In order for Business Continuity Plans to be effective when the ground starts shaking (literally or figuratively) they need to be well thought out documents, but more importantly, they need to be practiced as a living strategy. Stress testing plans is important to both ensure plans are adequate but also to make sure staff are practiced and ready to face a crisis when it occurs. Plans are not particularly valuable if staff do not know how to implement them, or worse, do not even know they exist!
But stress testing plans can seem like just another burden. Fire drills stopped being fun after primary school! So what are some ways that your organisation can start engaging staff members in business continuity planning that won't feel like another time-consuming compliance exercise?
9 Ideas for Stress Testing Your Plans that Don't Feel like Homework on a Saturday
Plan a morning tea or Friday drinks crisis scenario session with staff. Put some simple scenarios to your staff and see what kinds of responses and questions they come up with.
Practice the ultimate computer crash scenario to find out what data is critical and where it's stored. Check in with everyone about where their backup data is stored? Brainstorm about what kind of disaster would destroy backup data too? How do you reduce this risk? Does anyone else in your organisation know where to find and retrieve this information if you were not there?
Get staff out of the office. Have a day or two a year where staff exercise remote operations (e.g. working from home).

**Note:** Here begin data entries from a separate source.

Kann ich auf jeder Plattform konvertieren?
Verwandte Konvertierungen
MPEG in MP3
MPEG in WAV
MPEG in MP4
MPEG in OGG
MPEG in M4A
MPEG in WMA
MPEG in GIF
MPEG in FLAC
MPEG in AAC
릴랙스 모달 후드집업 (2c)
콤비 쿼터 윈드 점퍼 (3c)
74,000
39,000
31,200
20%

Organise a half-day workshop for all new staff to welcome them to the organisation and introduce them to the plan. This could be designed, through interactive scenario based training, to introduce new staff to the region, the hazards, the organisations involved and dependencies between the organisations. This will help new staff learn about the organisation and start building partnerships.
Get staff together over lunch and brainstorm possible approaches to service restoration and rapid impact assessment. The following week, give them a crisis scenario to test these approaches. Divide into groups and challenge them to see who can come up with the most effective restoration strategy.

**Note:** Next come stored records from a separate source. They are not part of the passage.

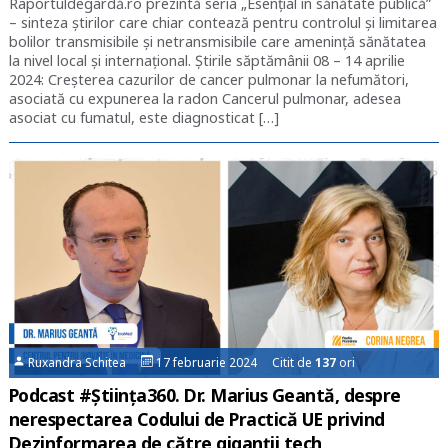
Raportuldegardă.ro prezintă seria „Esențial în sănătate publică”
– sinteza știrilor care chiar contează pentru controlul și limitarea
bolilor transmisibile și netransmisibile care amenință sănătatea
la nivel local și internațional. Știrile săptămânii 08 – 14 aprilie
2024: Creșterea cazurilor de cancer pulmonar la nefumători,
asociată cu expunerea la radon Cancerul pulmonar, adesea
asociat cu fumatul, este diagnosticat […]
Ruxandra Schitea
17 februarie 2024 Citit de
137
ori
Podcast #Știința360. Dr. Marius Geantă, despre
nerespectarea Codului de Practică UE privind
Dezinformarea de către giganții tech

Have staff swap roles (perhaps even desks and literal hats) during planning exercises or while discussing crisis scenarios. This will help break down silos in the organisation.
Develop a series of small 15-30 minute crisis scenarios for the group to share. Choose one scenario each month for different teams to carry out each month. Observations from the exercises can then be shared at regular staff meetings.
Hold a workshop with other organisations to discuss opportunities for site and resource sharing. This will build valuable partnerships for your business during non-crisis times too.
Make sure people know how to get in touch if the regular communication systems are down. Compile a list; make multiple copies in both electronic (mobile phone, USB stick or in the cloud) and paper format and diary a reminder to check that it is up to date periodically. Make sure it's up to date every few months by having everyone call the next person down on the list to invite them to a company lunch or coffee date.